[Collected data]
>>>

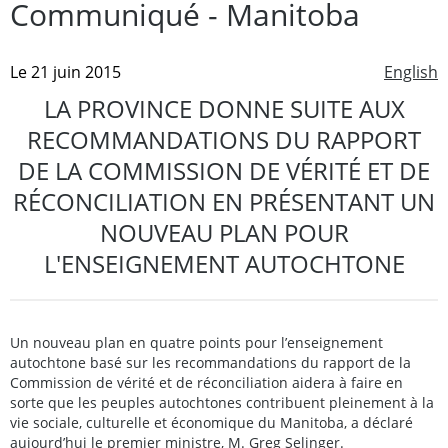
Communiqué - Manitoba
Le 21 juin 2015
English
LA PROVINCE DONNE SUITE AUX
RECOMMANDATIONS DU RAPPORT
DE LA COMMISSION DE VÉRITÉ ET DE
RÉCONCILIATION EN PRÉSENTANT UN
NOUVEAU PLAN POUR
L'ENSEIGNEMENT AUTOCHTONE
Un nouveau plan en quatre points pour l’enseignement
autochtone basé sur les recommandations du rapport de la
Commission de vérité et de réconciliation aidera à faire en
sorte que les peuples autochtones contribuent pleinement à la
vie sociale, culturelle et économique du Manitoba, a déclaré
aujourd’hui le premier ministre, M. Greg Selinger.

<<<

### [Exercise aim]
Reproduce the data above verbatim, minus any images.

### [Solution to this exercise]
Communiqué - Manitoba
Le 21 juin 2015
English
LA PROVINCE DONNE SUITE AUX
RECOMMANDATIONS DU RAPPORT
DE LA COMMISSION DE VÉRITÉ ET DE
RÉCONCILIATION EN PRÉSENTANT UN
NOUVEAU PLAN POUR
L'ENSEIGNEMENT AUTOCHTONE
Un nouveau plan en quatre points pour l’enseignement
autochtone basé sur les recommandations du rapport de la
Commission de vérité et de réconciliation aidera à faire en
sorte que les peuples autochtones contribuent pleinement à la
vie sociale, culturelle et économique du Manitoba, a déclaré
aujourd’hui le premier ministre, M. Greg Selinger.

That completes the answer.